*** Opening of Working data ***

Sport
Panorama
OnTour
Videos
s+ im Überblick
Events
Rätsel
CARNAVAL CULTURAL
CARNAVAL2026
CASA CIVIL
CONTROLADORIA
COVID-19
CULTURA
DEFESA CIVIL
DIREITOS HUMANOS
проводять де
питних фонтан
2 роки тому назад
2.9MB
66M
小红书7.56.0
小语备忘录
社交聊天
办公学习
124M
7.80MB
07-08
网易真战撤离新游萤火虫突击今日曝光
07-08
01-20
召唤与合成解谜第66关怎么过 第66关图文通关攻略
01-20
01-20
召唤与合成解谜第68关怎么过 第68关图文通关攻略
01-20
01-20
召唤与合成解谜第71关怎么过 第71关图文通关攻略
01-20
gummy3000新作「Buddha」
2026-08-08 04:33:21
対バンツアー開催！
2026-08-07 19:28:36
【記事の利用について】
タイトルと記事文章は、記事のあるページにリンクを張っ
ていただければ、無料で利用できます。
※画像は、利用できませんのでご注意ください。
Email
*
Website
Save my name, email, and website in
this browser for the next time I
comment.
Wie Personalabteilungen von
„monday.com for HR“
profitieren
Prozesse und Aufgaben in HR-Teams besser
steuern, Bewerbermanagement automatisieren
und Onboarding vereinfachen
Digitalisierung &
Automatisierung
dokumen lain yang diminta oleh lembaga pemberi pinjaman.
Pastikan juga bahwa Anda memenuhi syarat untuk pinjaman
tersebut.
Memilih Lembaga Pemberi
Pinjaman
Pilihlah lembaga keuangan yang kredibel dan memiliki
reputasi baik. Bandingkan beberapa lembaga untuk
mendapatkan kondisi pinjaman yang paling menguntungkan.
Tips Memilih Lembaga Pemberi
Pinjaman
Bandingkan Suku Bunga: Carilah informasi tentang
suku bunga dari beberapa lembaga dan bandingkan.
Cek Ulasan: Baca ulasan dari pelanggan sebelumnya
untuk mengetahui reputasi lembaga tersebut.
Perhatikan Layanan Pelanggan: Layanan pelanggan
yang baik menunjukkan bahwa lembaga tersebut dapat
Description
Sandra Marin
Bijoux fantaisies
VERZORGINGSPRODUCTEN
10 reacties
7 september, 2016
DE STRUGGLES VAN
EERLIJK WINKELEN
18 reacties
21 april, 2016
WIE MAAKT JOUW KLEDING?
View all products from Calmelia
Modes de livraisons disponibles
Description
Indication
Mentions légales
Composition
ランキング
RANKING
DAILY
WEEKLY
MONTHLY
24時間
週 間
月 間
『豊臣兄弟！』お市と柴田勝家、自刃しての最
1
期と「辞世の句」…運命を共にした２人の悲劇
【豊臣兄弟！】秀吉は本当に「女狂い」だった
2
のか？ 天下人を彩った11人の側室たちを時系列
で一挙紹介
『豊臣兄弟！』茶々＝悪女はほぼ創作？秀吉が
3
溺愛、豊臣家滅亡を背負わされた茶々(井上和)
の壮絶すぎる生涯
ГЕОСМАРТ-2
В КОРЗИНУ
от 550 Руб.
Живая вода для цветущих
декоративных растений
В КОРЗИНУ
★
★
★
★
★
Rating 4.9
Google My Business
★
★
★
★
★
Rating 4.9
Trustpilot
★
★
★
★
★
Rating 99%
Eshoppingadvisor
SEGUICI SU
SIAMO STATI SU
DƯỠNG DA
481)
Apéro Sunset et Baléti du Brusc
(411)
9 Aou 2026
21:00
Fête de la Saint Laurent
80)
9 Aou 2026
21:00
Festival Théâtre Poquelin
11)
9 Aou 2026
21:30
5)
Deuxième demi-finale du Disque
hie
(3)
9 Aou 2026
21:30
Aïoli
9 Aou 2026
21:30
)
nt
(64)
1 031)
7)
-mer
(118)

*** Close of Working data ***

Exercise brief >>
The full set of entries, copied exactly, is the expected answer.

Result of the task >>
Sport
Panorama
OnTour
Videos
s+ im Überblick
Events
Rätsel
CARNAVAL CULTURAL
CARNAVAL2026
CASA CIVIL
CONTROLADORIA
COVID-19
CULTURA
DEFESA CIVIL
DIREITOS HUMANOS
проводять де
питних фонтан
2 роки тому назад
2.9MB
66M
小红书7.56.0
小语备忘录
社交聊天
办公学习
124M
7.80MB
07-08
网易真战撤离新游萤火虫突击今日曝光
07-08
01-20
召唤与合成解谜第66关怎么过 第66关图文通关攻略
01-20
01-20
召唤与合成解谜第68关怎么过 第68关图文通关攻略
01-20
01-20
召唤与合成解谜第71关怎么过 第71关图文通关攻略
01-20
gummy3000新作「Buddha」
2026-08-08 04:33:21
対バンツアー開催！
2026-08-07 19:28:36
【記事の利用について】
タイトルと記事文章は、記事のあるページにリンクを張っ
ていただければ、無料で利用できます。
※画像は、利用できませんのでご注意ください。
Email
*
Website
Save my name, email, and website in
this browser for the next time I
comment.
Wie Personalabteilungen von
„monday.com for HR“
profitieren
Prozesse und Aufgaben in HR-Teams besser
steuern, Bewerbermanagement automatisieren
und Onboarding vereinfachen
Digitalisierung &
Automatisierung
dokumen lain yang diminta oleh lembaga pemberi pinjaman.
Pastikan juga bahwa Anda memenuhi syarat untuk pinjaman
tersebut.
Memilih Lembaga Pemberi
Pinjaman
Pilihlah lembaga keuangan yang kredibel dan memiliki
reputasi baik. Bandingkan beberapa lembaga untuk
mendapatkan kondisi pinjaman yang paling menguntungkan.
Tips Memilih Lembaga Pemberi
Pinjaman
Bandingkan Suku Bunga: Carilah informasi tentang
suku bunga dari beberapa lembaga dan bandingkan.
Cek Ulasan: Baca ulasan dari pelanggan sebelumnya
untuk mengetahui reputasi lembaga tersebut.
Perhatikan Layanan Pelanggan: Layanan pelanggan
yang baik menunjukkan bahwa lembaga tersebut dapat
Description
Sandra Marin
Bijoux fantaisies
VERZORGINGSPRODUCTEN
10 reacties
7 september, 2016
DE STRUGGLES VAN
EERLIJK WINKELEN
18 reacties
21 april, 2016
WIE MAAKT JOUW KLEDING?
View all products from Calmelia
Modes de livraisons disponibles
Description
Indication
Mentions légales
Composition
ランキング
RANKING
DAILY
WEEKLY
MONTHLY
24時間
週 間
月 間
『豊臣兄弟！』お市と柴田勝家、自刃しての最
1
期と「辞世の句」…運命を共にした２人の悲劇
【豊臣兄弟！】秀吉は本当に「女狂い」だった
2
のか？ 天下人を彩った11人の側室たちを時系列
で一挙紹介
『豊臣兄弟！』茶々＝悪女はほぼ創作？秀吉が
3
溺愛、豊臣家滅亡を背負わされた茶々(井上和)
の壮絶すぎる生涯
ГЕОСМАРТ-2
В КОРЗИНУ
от 550 Руб.
Живая вода для цветущих
декоративных растений
В КОРЗИНУ
★
★
★
★
★
Rating 4.9
Google My Business
★
★
★
★
★
Rating 4.9
Trustpilot
★
★
★
★
★
Rating 99%
Eshoppingadvisor
SEGUICI SU
SIAMO STATI SU
DƯỠNG DA
481)
Apéro Sunset et Baléti du Brusc
(411)
9 Aou 2026
21:00
Fête de la Saint Laurent
80)
9 Aou 2026
21:00
Festival Théâtre Poquelin
11)
9 Aou 2026
21:30
5)
Deuxième demi-finale du Disque
hie
(3)
9 Aou 2026
21:30
Aïoli
9 Aou 2026
21:30
)
nt
(64)
1 031)
7)
-mer
(118)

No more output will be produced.